Pruitt taps van der Vaart for federal science advisory board

Former DEQ secretary joins scientists from state agencies focused on building partnership between states and federal environment agency.

Madeline Gray | North State Journal
FILE PHOTO: North Carolina Secretary of Department of Environmental Quality Donald van der Vaart discusses environmental issues with an Advanced Placement Environmental class at Broughton High School

WASHINGTON, D.C. — EPA Administrator Scott Pruitt has tapped Donald van der Vaart, N.C.’s former environment secretary, to the federal agency’s Scientific Advisory Board. Once considered a contender to lead EPA, van der Vaart served in the McCrory administration at the head of the Department of Environmental Quality and holds a doctorate in chemical engineering from the University of Cambridge in England. He also holds a law degree from N.C. Central University, a master’s degree in chemical engineering from NC State University and a bachelor’s degree in chemistry from UNC Chapel Hill.
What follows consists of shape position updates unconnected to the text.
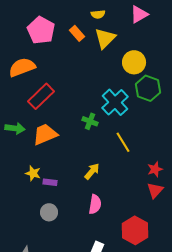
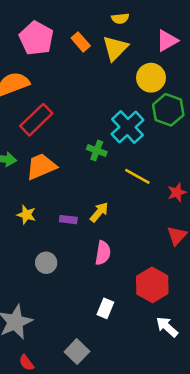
yellow semicircle: (98, 14) -> (120, 19), moved
pink triangle: (139, 14) -> (167, 41), moved
yellow line: (123, 142) -> (137, 176), turned -30
red star: (155, 169) -> (177, 192), moved
purple rectangle: (50, 182) -> (68, 220), moved

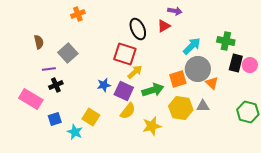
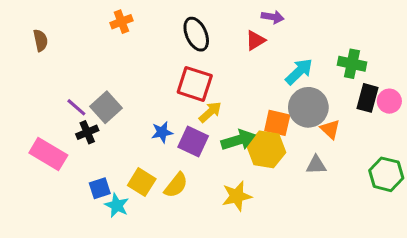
black ellipse: (138, 29) -> (196, 34), moved
brown semicircle: (39, 42) -> (40, 40), moved
gray square: (68, 53) -> (106, 107), moved
purple line: (49, 69) -> (76, 107), turned 48
orange square: (178, 79) -> (277, 123), turned 30
yellow hexagon: (181, 108) -> (266, 149), moved
yellow semicircle: (128, 111) -> (176, 185), moved
blue square: (55, 119) -> (100, 188), moved

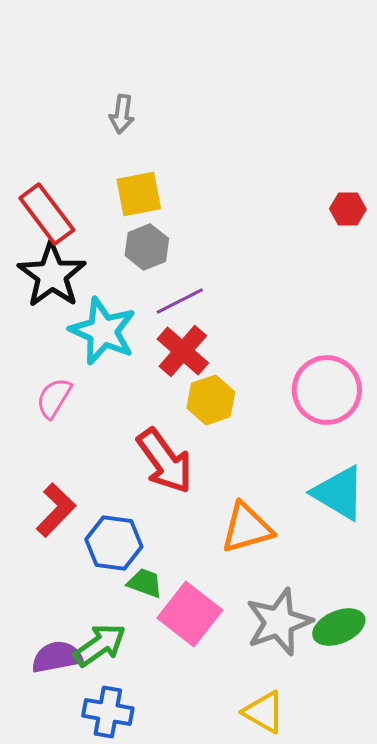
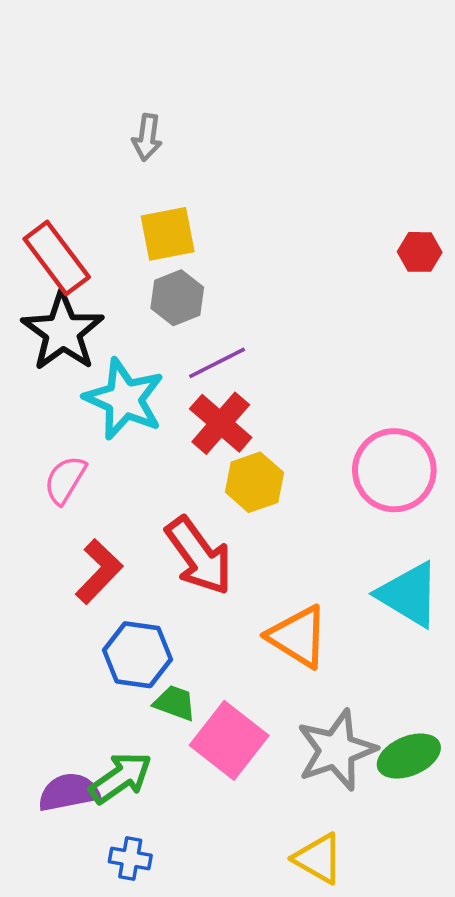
red L-shape: (56, 510) -> (99, 572), moved
orange triangle: (247, 528) -> (298, 637), turned 48
blue cross: (108, 712) -> (130, 859), size x0.7

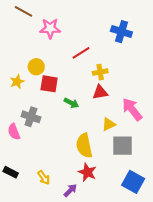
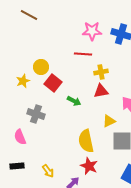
pink star: (50, 28) -> (92, 31), moved
red line: (81, 53) -> (83, 54), turned 36
red square: (49, 84) -> (53, 83), turned 30
pink semicircle: (14, 132) -> (20, 137), moved
black rectangle: (11, 172) -> (17, 166), turned -32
Pruitt’s announcement of the appointments came in a press conference Tuesday in which he also announced a new policy limiting appointee’s ability to receive research grants from the agency. Under prior administrations scientific panels for the EPA drew heavily from the academic community. Now, van der Vaart joins a new slate of scientists from around the country who have previously served in state and local governments or trade groups.
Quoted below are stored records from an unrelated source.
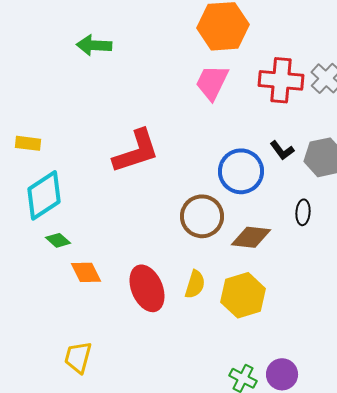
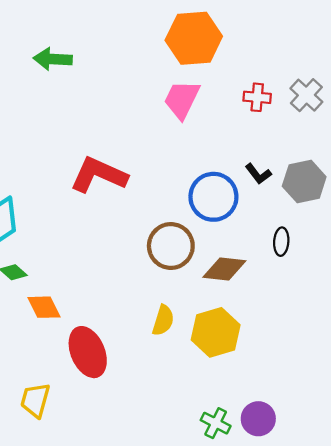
red cross: (281, 80) -> (257, 97), size x0.6
red L-shape: (136, 151) -> (99, 175), turned -138
red ellipse: (147, 288) -> (88, 352), moved

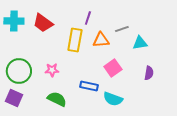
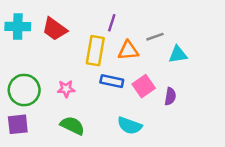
purple semicircle: (149, 73) -> (170, 96), moved
blue rectangle: (89, 86) -> (112, 81), moved
purple square: (14, 98) -> (18, 124), turned -30
cyan semicircle: (113, 99) -> (130, 126), moved

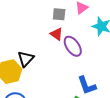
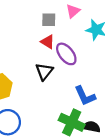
black triangle: (26, 59) -> (44, 72), moved

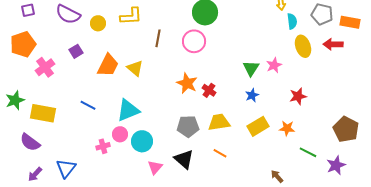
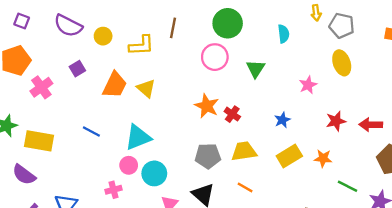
purple square: (28, 10) -> (22, 21), turned 32
gray pentagon: (322, 14) -> (342, 26), moved
yellow L-shape: (131, 16) -> (141, 45), moved
cyan semicircle: (292, 21) -> (283, 34), moved
brown line: (158, 38) -> (173, 28), moved
red arrow: (333, 44) -> (371, 125), moved
green triangle: (251, 68) -> (256, 69), moved
pink cross: (103, 146) -> (114, 190), moved

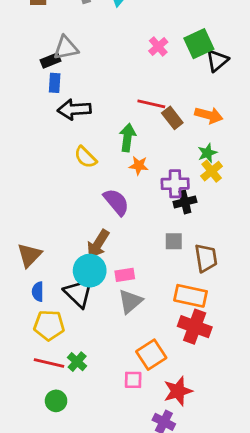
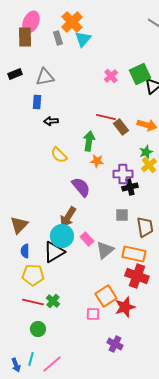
black rectangle: (50, 60) -> (15, 74), moved
black arrow: (74, 109) -> (51, 121), size x0.6
pink rectangle: (125, 275) -> (87, 239), turned 56
black triangle: (78, 293) -> (54, 252), turned 45
gray triangle: (130, 301) -> (105, 250), moved
red star: (178, 391) -> (125, 307), moved

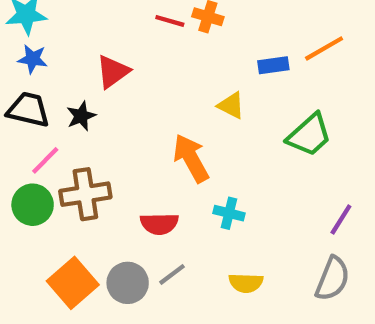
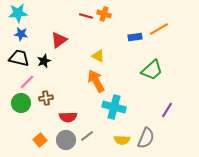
yellow triangle: (231, 105) -> (98, 56), moved
brown cross: (85, 194) -> (46, 98), size x0.6
cyan cross: (229, 213) -> (114, 107), size x1.6
red semicircle: (159, 224) -> (68, 117), moved
gray semicircle: (333, 279) -> (146, 138), moved
orange square: (73, 283) -> (40, 140), size x0.6

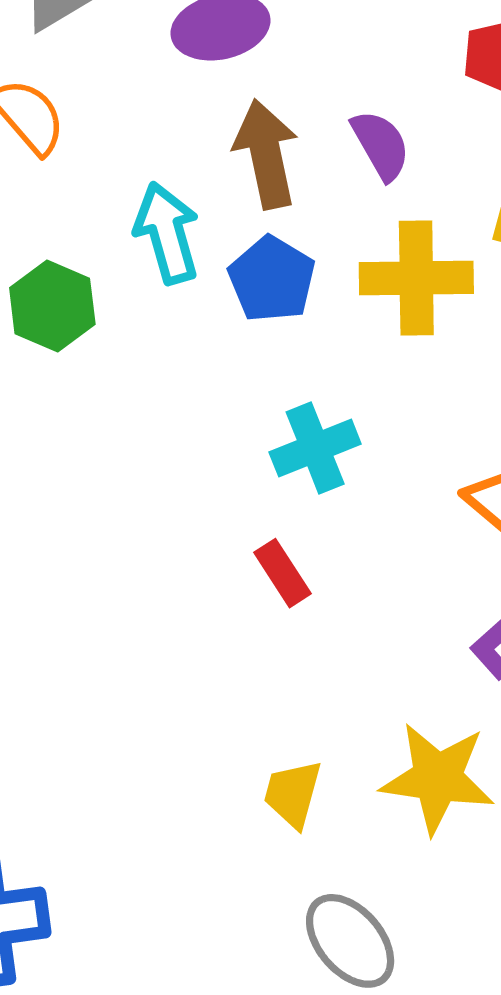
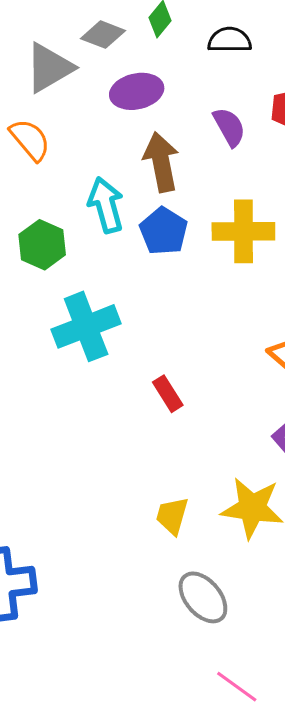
purple semicircle: (381, 145) -> (229, 127), moved
cyan cross: (315, 448) -> (86, 326), moved, size x1.4

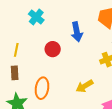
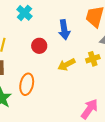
yellow arrow: (85, 86) -> (66, 65), moved

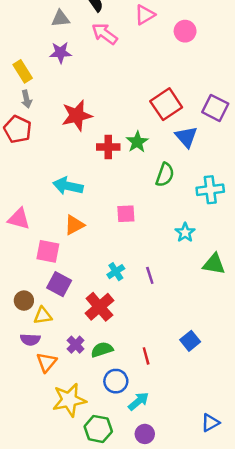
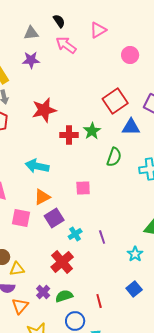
pink circle: (185, 31) -> (130, 55), moved
blue triangle: (186, 137) -> (131, 127), turned -48
cyan star: (185, 233) -> (135, 254), moved
purple square: (59, 284) -> (54, 218), moved, turned 30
“Being named to this science advisory board is very gratifying,” said van der Vaart on Tuesday. “To be able to contribute as a scientist to the important tasks before the EPA, while allowing the policymakers to do their job is liberating in many ways.”

The appointments reflect a dramatic shift in the approach to managing the EPA. In November 2016, just after the presidential election, Van der Vaart penned a letter to President Donald Trump calling for the EPA to be more of a partner with states in managing their environmental policy.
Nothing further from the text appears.